This street followed the course of a narrow valley along which ran a little stream. It was a narrow, rapid, twisting, nimble little stream, on one of its banks laving the foundations of the houses and the garden-walls and on the other bathing the meadows where the small trees were just beginning to put forth their scanty foliage. The sight of it inspired Mariolle with a sensation of delight.

He had no difficulty in finding his house and was greatly pleased with it. It was an old house that had been restored by a painter, who had tired of it after living there five years and offered it for rent. It was directly on the water, separated from the stream only by a pretty garden that ended in a terrace of lindens. The Loing, which just above this point had a picturesque fall of a foot or two over a dam erected there, ran rapidly by this terrace, whirling in great eddies. From the front windows of the house the meadows on the other bank were visible.

"I shall get well here," Mariolle thought.

Everything had been arranged with the notary in case the house should prove suitable. The driver carried back his acceptance of it. Then the housekeeping details had to be attended to, which did not take much time, the mayor's clerk having provided two women, one to do the cooking, the other to wash and attend to the chamber-work.

Downstairs there were a parlor, dining-room, kitchen, and two small rooms; on the floor above a handsome bedroom and a large apartment that the artist owner had fitted up as a studio. The furniture had all been selected with loving care, as people always furnish when they are enamored of a place, but now it had lost a little of its freshness and was in some disorder, with the air of desolation that is noticeable in dwellings that have been abandoned by their master. A pleasant odor of verbena, however, still lingered in the air, showing that the little house had not been long uninhabited. "Ah!" thought Mariolle, "verbena, that indicates simplicity of taste. The woman that preceded me could not have been one of those complex, mystifying natures. Happy man!"

It was getting toward evening, all these occupations having made the day pass rapidly.

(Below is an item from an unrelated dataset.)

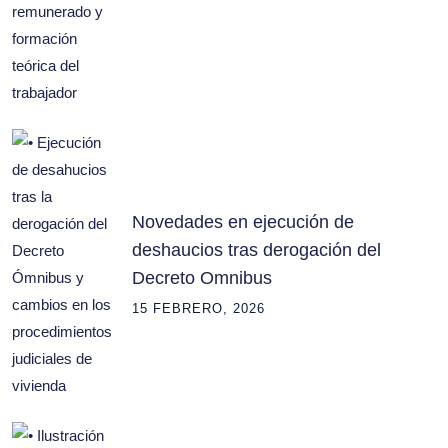
Novedades en ejecución de
deshaucios tras derogación del
Decreto Omnibus
15 FEBRERO, 2026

He took a seat by an open window, drinking in the agreeable coolness that exhaled from the surrounding vegetation and watching the setting sun as it cast long shadows across the meadows.

The two servants were talking while getting the dinner ready and the sound of their voices ascended to him faintly by the stairway, while through the window came the mingled sounds of the lowing of cows, the barking of dogs, and the cries of men bringing home the cattle or conversing with their companions on the other bank of the stream. Everything was peaceful and restful.

For the thousandth time since the morning Mariolle asked himself: "What did she think when she received my letter? What will she do?" Then he said to himself: "I wonder what she is doing now?" He looked at his watch; it was half past six. "She has come in from the street. She is receiving."

There rose before his mental vision a picture of the drawing-room, and the young woman chatting with the Princess de Malten, Mme. de Frémines, Massival, and the Comte de Bernhaus.

His soul was suddenly moved with an impulse that was something like anger. He wished that he was there. It was the hour of his accustomed visit to her, almost every day, and he felt within him a feeling of discomfort, not of regret. His will was firm, but a sort of physical suffering afflicted him akin to that of one who is denied his morphine at the accustomed time. He no longer beheld the meadows, nor the sun sinking behind the hills of the horizon; all that he could see was her, among her friends, given over to those cares of the world that had robbed him of her. "I will think of her no more," he said to himself.